**What the task requires**
Using the records below, write out only the lines from the line containing "Entre ayer y" up to and including the line containing "me temën ‘Sipërmarrja", exactly, with no pictures.
────────
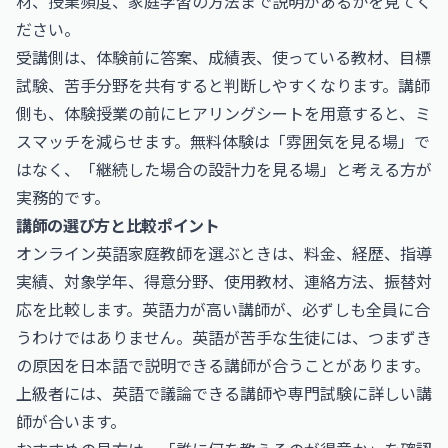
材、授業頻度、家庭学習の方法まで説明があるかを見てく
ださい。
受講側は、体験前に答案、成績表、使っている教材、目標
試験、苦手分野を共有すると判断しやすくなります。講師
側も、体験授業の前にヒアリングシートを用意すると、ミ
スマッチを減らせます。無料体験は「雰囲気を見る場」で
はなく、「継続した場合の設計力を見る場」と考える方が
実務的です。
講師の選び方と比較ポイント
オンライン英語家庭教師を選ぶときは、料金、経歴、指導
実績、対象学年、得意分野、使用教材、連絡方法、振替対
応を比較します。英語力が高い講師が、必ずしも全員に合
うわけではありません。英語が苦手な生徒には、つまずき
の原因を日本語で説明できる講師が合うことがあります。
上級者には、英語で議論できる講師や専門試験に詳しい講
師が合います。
────────
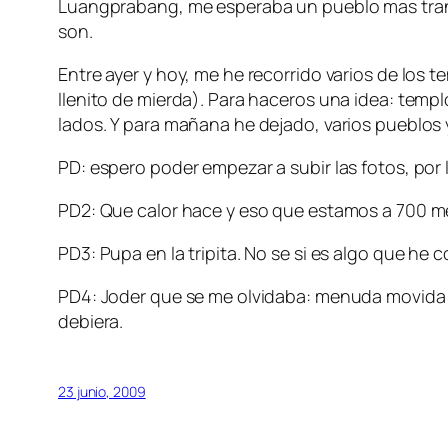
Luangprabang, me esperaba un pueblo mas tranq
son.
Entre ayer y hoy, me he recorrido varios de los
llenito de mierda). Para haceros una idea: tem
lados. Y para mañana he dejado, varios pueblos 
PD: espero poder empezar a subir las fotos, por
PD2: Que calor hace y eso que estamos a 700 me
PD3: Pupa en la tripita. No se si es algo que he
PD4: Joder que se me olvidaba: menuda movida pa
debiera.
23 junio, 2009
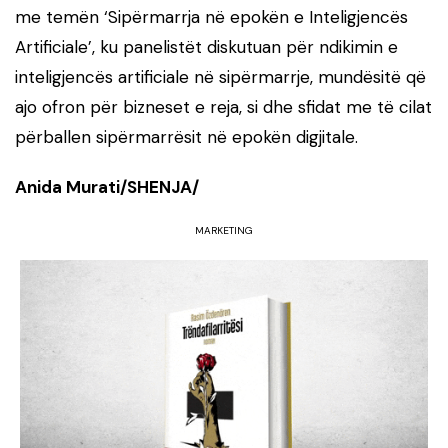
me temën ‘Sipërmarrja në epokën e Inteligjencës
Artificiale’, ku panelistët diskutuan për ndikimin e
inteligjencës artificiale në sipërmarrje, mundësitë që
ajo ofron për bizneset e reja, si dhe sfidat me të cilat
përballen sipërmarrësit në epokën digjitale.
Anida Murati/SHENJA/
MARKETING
────────
**Completed exercise**
Entre ayer y hoy, me he recorrido varios de los
llenito de mierda). Para haceros una idea: tem
lados. Y para mañana he dejado, varios pueblos 
PD: espero poder empezar a subir las fotos, por
PD2: Que calor hace y eso que estamos a 700 me
PD3: Pupa en la tripita. No se si es algo que he
PD4: Joder que se me olvidaba: menuda movida pa
debiera.
23 junio, 2009
me temën ‘Sipërmarrja në epokën e Inteligjencës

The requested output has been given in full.